Open jasontlam opened 6 years ago
I guess part of reason is because of the insert strategy. The arg_max function will choose the next vertex to grow, then the selected vertex will be inserted into the sequence in somewhere lead to the minimal increase of the total tour length.
But since we get the same results by flipping the sign of the reward does it not mean we are not really learning the policy ? When the nodes are inserted in a place where it always minimizes the distance, it seems like the node we are picking does not really matter.
the arriving order of the next vertex matters according to my experiments. Say you have k nodes, each time one node arrives and you insert it. Different arriving order will lead to different order after the insert operation. The Q network here just learning which vertex to pick next, as for the inner order after picking the vertex, it is maintained by the insert function.

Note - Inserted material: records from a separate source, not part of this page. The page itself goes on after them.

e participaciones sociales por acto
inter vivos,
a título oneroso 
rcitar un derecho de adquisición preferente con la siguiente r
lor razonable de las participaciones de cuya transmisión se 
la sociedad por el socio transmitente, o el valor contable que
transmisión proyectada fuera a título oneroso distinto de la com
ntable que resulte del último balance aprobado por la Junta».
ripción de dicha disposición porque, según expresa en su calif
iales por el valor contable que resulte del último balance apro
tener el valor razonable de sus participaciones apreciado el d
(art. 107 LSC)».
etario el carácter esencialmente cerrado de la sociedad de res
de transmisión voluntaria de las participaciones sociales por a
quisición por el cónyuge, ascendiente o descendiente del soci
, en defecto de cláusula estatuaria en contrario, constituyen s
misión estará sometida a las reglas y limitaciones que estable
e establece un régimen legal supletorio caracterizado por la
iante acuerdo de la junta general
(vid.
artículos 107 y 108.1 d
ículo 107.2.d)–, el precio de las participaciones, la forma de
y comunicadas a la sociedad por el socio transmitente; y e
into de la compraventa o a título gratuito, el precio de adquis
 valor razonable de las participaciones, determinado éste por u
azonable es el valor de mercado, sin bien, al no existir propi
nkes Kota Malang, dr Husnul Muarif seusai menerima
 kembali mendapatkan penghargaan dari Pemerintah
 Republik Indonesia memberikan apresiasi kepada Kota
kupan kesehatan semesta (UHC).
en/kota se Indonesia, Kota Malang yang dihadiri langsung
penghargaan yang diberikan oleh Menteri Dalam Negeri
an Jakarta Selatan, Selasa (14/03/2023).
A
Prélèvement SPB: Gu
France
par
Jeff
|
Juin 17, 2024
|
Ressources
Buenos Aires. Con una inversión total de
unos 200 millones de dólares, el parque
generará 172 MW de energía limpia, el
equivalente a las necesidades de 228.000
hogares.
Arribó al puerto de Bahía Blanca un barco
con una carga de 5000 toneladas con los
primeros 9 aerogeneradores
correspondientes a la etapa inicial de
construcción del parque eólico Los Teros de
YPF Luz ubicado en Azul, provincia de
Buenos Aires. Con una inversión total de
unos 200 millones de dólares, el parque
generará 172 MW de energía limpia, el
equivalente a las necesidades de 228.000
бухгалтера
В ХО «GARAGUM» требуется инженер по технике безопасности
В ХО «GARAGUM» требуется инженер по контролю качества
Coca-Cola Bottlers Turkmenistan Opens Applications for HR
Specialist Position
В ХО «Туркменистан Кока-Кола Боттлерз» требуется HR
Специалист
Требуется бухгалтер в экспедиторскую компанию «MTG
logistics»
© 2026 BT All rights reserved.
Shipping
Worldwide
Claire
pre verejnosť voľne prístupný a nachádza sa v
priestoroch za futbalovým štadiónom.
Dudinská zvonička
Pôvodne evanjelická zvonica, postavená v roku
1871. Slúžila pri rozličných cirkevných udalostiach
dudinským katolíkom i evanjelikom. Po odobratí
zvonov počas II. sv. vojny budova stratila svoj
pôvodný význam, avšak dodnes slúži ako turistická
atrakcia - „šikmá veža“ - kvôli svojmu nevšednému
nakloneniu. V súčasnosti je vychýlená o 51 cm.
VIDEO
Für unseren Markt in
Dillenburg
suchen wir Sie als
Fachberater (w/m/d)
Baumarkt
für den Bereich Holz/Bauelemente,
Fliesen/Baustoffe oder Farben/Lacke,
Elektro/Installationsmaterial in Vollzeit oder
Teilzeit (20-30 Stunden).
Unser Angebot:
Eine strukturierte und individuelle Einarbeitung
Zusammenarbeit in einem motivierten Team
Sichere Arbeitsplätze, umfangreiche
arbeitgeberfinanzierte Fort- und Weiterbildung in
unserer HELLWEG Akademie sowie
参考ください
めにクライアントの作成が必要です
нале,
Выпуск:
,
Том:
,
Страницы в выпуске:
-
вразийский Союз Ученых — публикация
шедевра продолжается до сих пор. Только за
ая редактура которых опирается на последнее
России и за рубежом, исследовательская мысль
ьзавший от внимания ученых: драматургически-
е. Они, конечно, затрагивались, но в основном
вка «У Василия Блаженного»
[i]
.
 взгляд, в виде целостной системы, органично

thanks for @stweiyy 's reply. Yes we have external maintainer for constructing the tour. Some heuristics like random insertion, closest insertion are all using this maintainer. So we try to see whether we can learn better than those heuristics.
But with this maintainer, the RL becomes a bit weird, since it suggest more on the long term reward -- and that's why we find flipping the reward would also help (since RL typically is biased towards short-term rewards).
But in the sense of minimizing the expected sum of rewards in the future(which is what Q-value means), it should be negative? right?
No, you are maximizing the expected reward. So flipping the sign is a trick which doesn't quite make sense, but it just works well in this particular case...
By the way, is it possible to learn a mechanism which predicts the position of the newly added node?
Then it is equivalent to choose the node and append to the end of tour (i.e., without the post-processing helper). It also learns up to some degree, but is not as good as the one with helper.
Hello,
I have a question, where do you have implemented helper function in code?
Thanks.
What do you mean by 'helper function?'.
For example for tsp2d, all the cpp implementations can be found under: https://github.com/Hanjun-Dai/graph_comb_opt/tree/master/code/s2v_tsp2d/tsp2d_lib
And the python code is just a wrapper for it.
In the paper (page 6, table 1), there is a helper function in the tsp2d problem that is for inserting operations, is it right? I want to know how you have implemented this. Is it implemented as an explicit c++ function or is it written on other functions?
It is implemented in the environment. The RL agent is not aware of it.
Hello,
I was going through the code for s2v_tsp2d and was wondering if you could clarify something. When you call the predict function you use
arg_max
to select the best node even though it is a minimization problem. I also tried settingint sign = -1;
in tsp2d_env and still got minimum tour lengths. Could you explain where the minimization is occurring ?Thank you for your time !